Page-level text extractions
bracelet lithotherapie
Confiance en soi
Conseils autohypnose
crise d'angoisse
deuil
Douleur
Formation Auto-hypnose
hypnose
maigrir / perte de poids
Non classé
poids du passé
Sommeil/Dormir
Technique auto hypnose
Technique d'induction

...

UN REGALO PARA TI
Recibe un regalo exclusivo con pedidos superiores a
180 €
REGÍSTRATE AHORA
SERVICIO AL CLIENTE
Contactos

--- INSTRUCTIONS TO FOLLOW ---
Look above for the line containing "bracelet lithotherapie" and the line containing "Technique d'induction". Transcribe both, with the lines between them, exactly.

--- SOLUTION BELOW ---
bracelet lithotherapie
Confiance en soi
Conseils autohypnose
crise d'angoisse
deuil
Douleur
Formation Auto-hypnose
hypnose
maigrir / perte de poids
Non classé
poids du passé
Sommeil/Dormir
Technique auto hypnose
Technique d'induction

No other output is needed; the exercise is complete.